- **Exercise objective**: Find the line with "Scott Fletcher Bowlsby". Repeat it and each line after it, exactly, down to the end of the records below.
%%
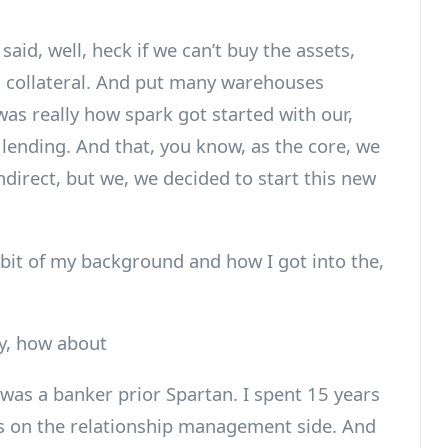
id, well, heck if we can’t buy the assets,
 collateral. And put many warehouses
was really how spark got started with our,
lending. And that, you know, as the core, we
indirect, but we, we decided to start this new
e bit of my background and how I got into the,
y, how about
 was a banker prior Spartan. I spent 15 years
as on the relationship management side. And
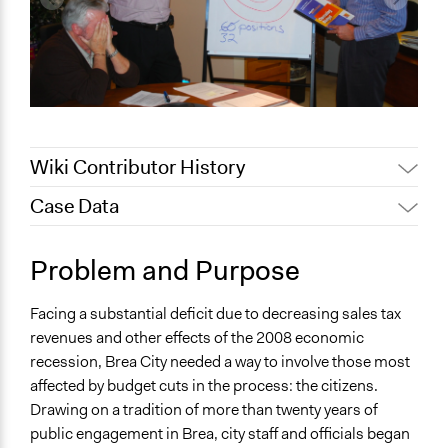
Wiki Contributor History
Case Data
February 12, 2020
Alanna Scott, Participedia Team
January 31, 2019
Scott Fletcher Bowlsby
General Issues
Problem and Purpose
June 21, 2017
Ejmoore
Economics
January 6, 2010
Ejmoore
Facing a substantial deficit due to decreasing sales tax
Specific Topics
revenues and other effects of the 2008 economic
Budget - Local
recession, Brea City needed a way to involve those most
Location
affected by budget cuts in the process: the citizens.
Brea
Drawing on a tradition of more than twenty years of
California
public engagement in Brea, city staff and officials began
%%
- **Exercise solution**:
Scott Fletcher Bowlsby
General Issues
Problem and Purpose
June 21, 2017
Ejmoore
Economics
January 6, 2010
Ejmoore
Facing a substantial deficit due to decreasing sales tax
Specific Topics
revenues and other effects of the 2008 economic
Budget - Local
recession, Brea City needed a way to involve those most
Location
affected by budget cuts in the process: the citizens.
Brea
Drawing on a tradition of more than twenty years of
California
public engagement in Brea, city staff and officials began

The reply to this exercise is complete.